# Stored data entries
↓↓↓
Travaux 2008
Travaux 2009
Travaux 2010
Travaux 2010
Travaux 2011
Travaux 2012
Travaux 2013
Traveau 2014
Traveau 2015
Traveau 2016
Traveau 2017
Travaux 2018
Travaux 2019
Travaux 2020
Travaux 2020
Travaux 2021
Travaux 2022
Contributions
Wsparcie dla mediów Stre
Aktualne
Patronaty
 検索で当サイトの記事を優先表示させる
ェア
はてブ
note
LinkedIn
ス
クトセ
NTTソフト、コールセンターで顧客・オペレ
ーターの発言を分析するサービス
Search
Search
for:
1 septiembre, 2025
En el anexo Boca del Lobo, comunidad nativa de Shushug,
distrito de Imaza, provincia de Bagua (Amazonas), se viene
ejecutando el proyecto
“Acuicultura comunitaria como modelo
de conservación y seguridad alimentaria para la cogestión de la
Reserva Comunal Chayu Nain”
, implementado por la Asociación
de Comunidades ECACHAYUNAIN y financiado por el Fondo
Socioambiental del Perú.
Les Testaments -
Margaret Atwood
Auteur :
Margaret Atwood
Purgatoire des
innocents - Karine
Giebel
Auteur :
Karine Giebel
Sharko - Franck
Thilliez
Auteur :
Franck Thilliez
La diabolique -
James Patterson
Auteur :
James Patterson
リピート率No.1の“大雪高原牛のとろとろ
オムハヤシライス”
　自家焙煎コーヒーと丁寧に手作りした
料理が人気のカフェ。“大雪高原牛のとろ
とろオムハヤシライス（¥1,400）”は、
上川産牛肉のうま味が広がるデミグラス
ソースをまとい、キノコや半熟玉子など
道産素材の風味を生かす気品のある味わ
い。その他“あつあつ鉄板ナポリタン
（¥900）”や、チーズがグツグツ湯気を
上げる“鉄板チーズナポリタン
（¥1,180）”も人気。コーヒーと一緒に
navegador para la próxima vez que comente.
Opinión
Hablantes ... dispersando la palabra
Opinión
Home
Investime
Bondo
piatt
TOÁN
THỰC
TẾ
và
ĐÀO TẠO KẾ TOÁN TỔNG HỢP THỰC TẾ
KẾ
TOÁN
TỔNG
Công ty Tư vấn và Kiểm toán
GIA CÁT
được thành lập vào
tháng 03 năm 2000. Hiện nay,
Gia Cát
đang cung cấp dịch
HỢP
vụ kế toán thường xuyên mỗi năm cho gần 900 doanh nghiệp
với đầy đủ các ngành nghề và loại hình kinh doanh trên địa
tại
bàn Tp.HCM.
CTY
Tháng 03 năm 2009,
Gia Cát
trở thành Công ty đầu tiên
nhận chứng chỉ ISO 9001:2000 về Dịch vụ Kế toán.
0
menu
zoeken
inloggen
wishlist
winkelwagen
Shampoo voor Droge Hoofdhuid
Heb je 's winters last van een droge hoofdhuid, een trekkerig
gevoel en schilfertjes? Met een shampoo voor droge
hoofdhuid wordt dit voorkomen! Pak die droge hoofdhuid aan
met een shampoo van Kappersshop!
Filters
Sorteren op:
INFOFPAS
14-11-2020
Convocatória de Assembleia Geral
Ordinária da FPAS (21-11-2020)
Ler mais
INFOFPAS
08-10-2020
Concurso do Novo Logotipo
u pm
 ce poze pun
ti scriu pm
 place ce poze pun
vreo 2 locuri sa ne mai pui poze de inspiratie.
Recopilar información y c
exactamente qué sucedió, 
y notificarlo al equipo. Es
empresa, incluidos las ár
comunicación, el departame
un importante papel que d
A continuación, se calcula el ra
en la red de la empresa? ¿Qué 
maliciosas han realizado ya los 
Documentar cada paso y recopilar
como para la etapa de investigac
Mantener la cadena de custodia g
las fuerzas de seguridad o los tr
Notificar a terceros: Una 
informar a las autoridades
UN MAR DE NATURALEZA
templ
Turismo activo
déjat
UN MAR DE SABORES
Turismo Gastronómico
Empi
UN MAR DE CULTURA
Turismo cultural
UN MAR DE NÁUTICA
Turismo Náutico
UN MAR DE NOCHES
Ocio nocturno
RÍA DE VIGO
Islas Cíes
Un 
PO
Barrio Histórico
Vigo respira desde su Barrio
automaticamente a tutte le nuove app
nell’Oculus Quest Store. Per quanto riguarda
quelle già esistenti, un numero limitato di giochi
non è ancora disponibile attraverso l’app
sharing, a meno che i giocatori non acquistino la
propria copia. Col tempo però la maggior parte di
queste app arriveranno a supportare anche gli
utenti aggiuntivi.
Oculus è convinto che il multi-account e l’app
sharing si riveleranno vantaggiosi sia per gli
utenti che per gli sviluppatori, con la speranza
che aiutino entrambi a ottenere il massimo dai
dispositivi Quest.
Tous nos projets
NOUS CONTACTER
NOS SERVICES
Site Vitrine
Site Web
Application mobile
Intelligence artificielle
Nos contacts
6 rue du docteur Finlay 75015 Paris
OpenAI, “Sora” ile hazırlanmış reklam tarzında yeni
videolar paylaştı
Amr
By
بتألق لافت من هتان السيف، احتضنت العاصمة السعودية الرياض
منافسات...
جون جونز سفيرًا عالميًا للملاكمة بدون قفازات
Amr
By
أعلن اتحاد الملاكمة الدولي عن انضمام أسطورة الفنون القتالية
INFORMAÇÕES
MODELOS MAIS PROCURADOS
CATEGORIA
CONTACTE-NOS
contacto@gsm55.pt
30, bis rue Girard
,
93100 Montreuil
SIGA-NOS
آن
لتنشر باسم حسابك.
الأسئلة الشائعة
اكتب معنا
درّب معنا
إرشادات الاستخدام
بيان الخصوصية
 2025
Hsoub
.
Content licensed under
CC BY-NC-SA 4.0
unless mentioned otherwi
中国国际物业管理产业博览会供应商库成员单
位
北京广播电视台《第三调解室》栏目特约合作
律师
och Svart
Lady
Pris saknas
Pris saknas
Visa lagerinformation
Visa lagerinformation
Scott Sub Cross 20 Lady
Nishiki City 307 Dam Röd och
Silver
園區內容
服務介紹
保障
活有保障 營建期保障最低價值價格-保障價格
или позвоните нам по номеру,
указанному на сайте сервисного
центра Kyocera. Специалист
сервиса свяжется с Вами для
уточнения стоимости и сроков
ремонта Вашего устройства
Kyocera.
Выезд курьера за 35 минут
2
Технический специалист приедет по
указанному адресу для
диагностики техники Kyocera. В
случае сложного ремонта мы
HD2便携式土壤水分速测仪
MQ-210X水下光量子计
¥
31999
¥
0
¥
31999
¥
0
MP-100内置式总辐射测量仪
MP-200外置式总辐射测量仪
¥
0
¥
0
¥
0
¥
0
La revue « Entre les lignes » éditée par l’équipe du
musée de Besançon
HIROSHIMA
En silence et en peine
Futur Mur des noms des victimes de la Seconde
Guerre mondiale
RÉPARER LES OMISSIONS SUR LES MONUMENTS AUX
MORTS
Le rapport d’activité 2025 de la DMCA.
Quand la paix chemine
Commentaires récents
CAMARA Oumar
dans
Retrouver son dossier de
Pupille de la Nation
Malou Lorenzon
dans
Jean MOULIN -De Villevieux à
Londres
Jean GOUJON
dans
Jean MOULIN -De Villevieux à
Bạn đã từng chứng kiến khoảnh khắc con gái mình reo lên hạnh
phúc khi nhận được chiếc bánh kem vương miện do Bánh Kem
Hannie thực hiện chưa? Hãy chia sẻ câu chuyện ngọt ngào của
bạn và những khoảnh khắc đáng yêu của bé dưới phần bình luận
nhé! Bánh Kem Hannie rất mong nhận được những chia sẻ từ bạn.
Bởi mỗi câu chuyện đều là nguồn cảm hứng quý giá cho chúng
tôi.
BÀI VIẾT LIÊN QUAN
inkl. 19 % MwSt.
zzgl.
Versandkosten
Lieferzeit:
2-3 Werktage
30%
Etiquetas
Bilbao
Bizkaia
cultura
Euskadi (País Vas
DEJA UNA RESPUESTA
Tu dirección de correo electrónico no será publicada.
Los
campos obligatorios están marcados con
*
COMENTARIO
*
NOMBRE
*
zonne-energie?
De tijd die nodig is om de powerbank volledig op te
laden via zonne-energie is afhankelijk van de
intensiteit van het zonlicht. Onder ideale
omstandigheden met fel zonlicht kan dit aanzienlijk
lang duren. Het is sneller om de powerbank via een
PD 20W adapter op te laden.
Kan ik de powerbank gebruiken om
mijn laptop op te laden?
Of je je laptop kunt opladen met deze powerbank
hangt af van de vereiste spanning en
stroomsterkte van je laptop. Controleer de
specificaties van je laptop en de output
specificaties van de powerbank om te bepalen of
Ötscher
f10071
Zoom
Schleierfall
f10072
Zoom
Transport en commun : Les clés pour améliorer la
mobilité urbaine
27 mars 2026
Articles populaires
↑↑↑
# Description of the task
Reproduce only the lines above spanning from the line containing "Travaux 2019" through the line containing "1 septiembre, 2025", word for word.

# Output
Travaux 2019
Travaux 2020
Travaux 2020
Travaux 2021
Travaux 2022
Contributions
Wsparcie dla mediów Stre
Aktualne
Patronaty
 検索で当サイトの記事を優先表示させる
ェア
はてブ
note
LinkedIn
ス
クトセ
NTTソフト、コールセンターで顧客・オペレ
ーターの発言を分析するサービス
Search
Search
for:
1 septiembre, 2025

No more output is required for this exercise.